As if this was not enough, the lynching of black Americans — for crossing racially permissible boundaries of conduct — acquired deadly proportions. “Lynchings were more than executions,” writes the historian Richard White. “They were public spectacles that often took place before large crowds. White men tortured black men, dismembering, castrating, and burning them. Photographers memorialised the murders. The photographs, turned into postcards, sold widely.”
After decades of racial subordination, these inequities were legally removed between the mid-1950s to mid-1960s. But the legal reforms notwithstanding, economic gaps have remained awfully wide. Most of all, anti-black violence has not disappeared.Lynch mobs do not lynch with abandon any more, and old-style riots and pogroms have also disappeared, but police violence against African Americans has been endemic, and black incarceration has alarmingly increased. Blacks make up 12 per cent of America today, but constitute 38 per cent of the imprisoned population. Criminality is far too easily associated with blacks.
Racial violence by a largely white police force has also repeatedly gone unpunished. Police unions have been strong, and prosecutors and juries have often given the benefit of the doubt to police officers, accepting too readily their arguments about their last minute decision to pull the trigger.
In this interminable history of violence and suffering, the frightful killing of George Floyd has become a tipping point. To quote Claudine Gay, a leading scholar of US race relations: “We have been here before, too many times, and that familiarity is part of the heartbreak and outrage of this moment. …we are confronted again by old hatreds and the enduring legacies of anti-black racism and inequality.”

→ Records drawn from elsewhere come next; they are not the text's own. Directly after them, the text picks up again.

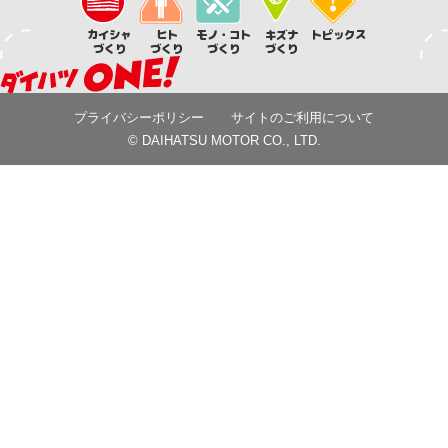
カイシャ
ヒト
モノ・コト
キズナ
トピックス
づくり
づくり
づくり
づくり
プライバシーポリシー
サイトのご利用について
© DAIHATSU MOTOR CO., LTD.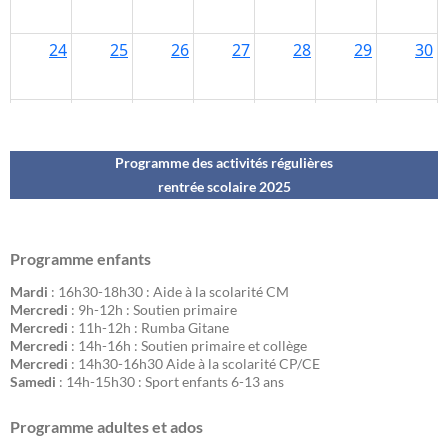
Programme des activités régulières
rentrée scolaire 202
5
Programme enfants
Mardi
: 16h30-18h30 : Aide à la scolarité CM
Mercredi
: 9h-12h : Soutien primaire
Mercredi
: 11h-12h : Rumba Gitane
Mercredi
: 14h-16h : Soutien primaire et collège
Mercredi
: 14h30-16h30 Aide à la scolarité CP/CE
Samedi
: 14h-15h30 : Sport enfants 6-13 ans
Programme adultes et ados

Just where is the country headed? Instead of calming anxiety, President Trump has intervened in a hugely partisan and provocative manner. When the right-wing militia, brandishing guns, entered Michigan’s state legislature last month, he called them “good people”. When some in the current agitation burned property, he called them “thugs’, threatening violence against all protestors. He draws no distinction between the many peaceful protestors and the few violent users of the protest. After a recent speech in which he said he would use the military if state governments failed to “dominate the streets”, he walked to a church next to the White House, holding the Bible in his hand. Instead of soothing the grieving black community, Trump in effect has launched his re-election campaign with the apparent calculation that racial polarisation, deepened by violence, and the support of evangelical Christians will facilitate his re-election. Guns and the Bible will define the election campaign.
The US seems to be headed for a tough and violent summer. And the pandemic, instead of waning, might also just rage on.